A web link may appear in multiple items on FriendFeed. One person may
share the link by boomarking it on del.icio.us and someone else may
post a link to it on Twitter. This can result in duplicate links
appearing in your FriendFeed. Moopz combines these into the same
thread with aggregated comments. Subsequent sharings of the link
appear as comments in the conversation thread. (And yes, Moopz looks
past most tinyurls and other redirect links to determine the target web
link).
- Moopz reduces the noise level. Items
appearing on the Moopz home page are limited to items that relate to a
web link. As such, tweets like "I had egg salad again for lunch" won't
appear. Furthermore, only items "active" on FriendFeed appear on the
home page, thus effectively hiding items that FriendFeeders are not
finding interesting. Items with no activity appear on the Quiet page.
- Moopz augments each item with summaries.
Some items on FriendFeed are very short and don't provide much
information about the link ("check out this link http:/nourl.to/dfg").
Moopz tries to augement items by displaying a short summary and image
(if available) to provide more information. This is helpful to decide
whether to follow the link to read more, or just move on to the next
item.
- Moopz automatically tags items based on semantic analysis.
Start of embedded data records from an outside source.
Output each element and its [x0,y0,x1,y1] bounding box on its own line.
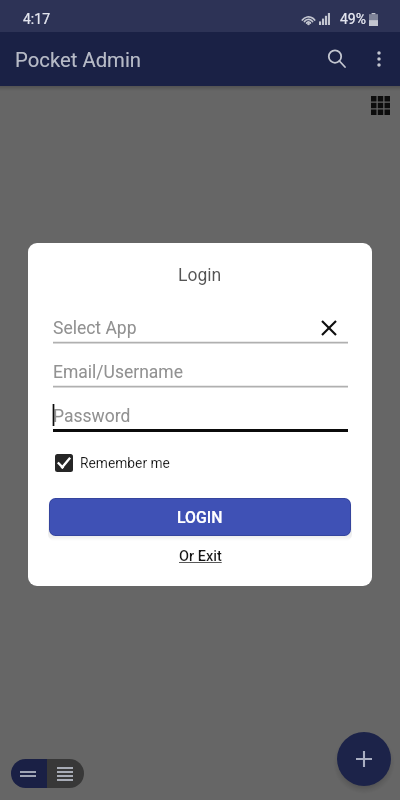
button[interactable]: Select App [49,313,349,344]
staticText: LOGIN [177,508,223,527]
staticText: 4:17 [23,11,50,27]
button[interactable]: Remember me [55,452,170,474]
button[interactable]: Clear selected app [316,315,342,341]
button[interactable]: Detailed list view [47,759,84,788]
staticText: Or Exit [179,548,222,565]
staticText: Email/Username [53,362,183,383]
button[interactable]: Password [49,401,349,432]
button[interactable]: Compact list view [11,759,47,788]
staticText: Password [53,406,131,427]
button[interactable]: Search [308,35,356,83]
button[interactable]: Apps grid [371,96,390,115]
button[interactable]: Add [337,732,391,786]
staticText: Remember me [80,455,170,471]
staticText: Pocket Admin [15,48,142,72]
button[interactable]: LOGIN [49,498,351,536]
staticText: 49% [340,11,366,27]
staticText: Select App [53,318,137,339]
button[interactable]: Or Exit [179,548,222,565]
staticText: Login [178,265,222,286]
button[interactable]: More options [356,36,400,82]
button[interactable]: Email/Username [49,357,349,388]
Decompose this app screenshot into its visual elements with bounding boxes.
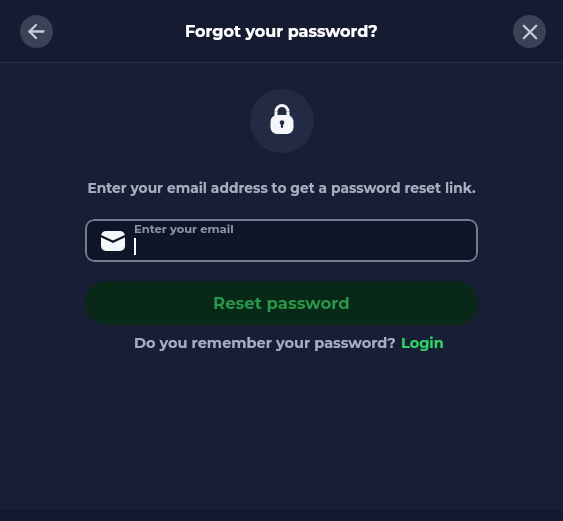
staticText: Do you remember your password? bbox=[134, 334, 401, 352]
button[interactable]: Login bbox=[401, 334, 444, 352]
button[interactable]: Reset password bbox=[85, 281, 478, 325]
staticText: Enter your email address to get a passwo… bbox=[0, 180, 563, 197]
staticText: Reset password bbox=[213, 293, 350, 313]
button[interactable]: Enter your email bbox=[85, 219, 478, 262]
staticText: Login bbox=[401, 334, 444, 352]
staticText: Enter your email bbox=[134, 222, 234, 236]
button[interactable] bbox=[20, 15, 53, 48]
staticText: Forgot your password? bbox=[185, 22, 378, 42]
button[interactable] bbox=[513, 15, 546, 48]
Moopz tries to automatically tag each item with relevant keywords.
Since FriendFeed items can be very short, Moopz tries to find out more
information about the destination web link and uses that information to
assign tags.
- Moopz provides topic-based navigation of conversations. Use the keyword tags described above, Moopz can filter the conversation based on topics. Use the Tag Cloud for a full list of topics.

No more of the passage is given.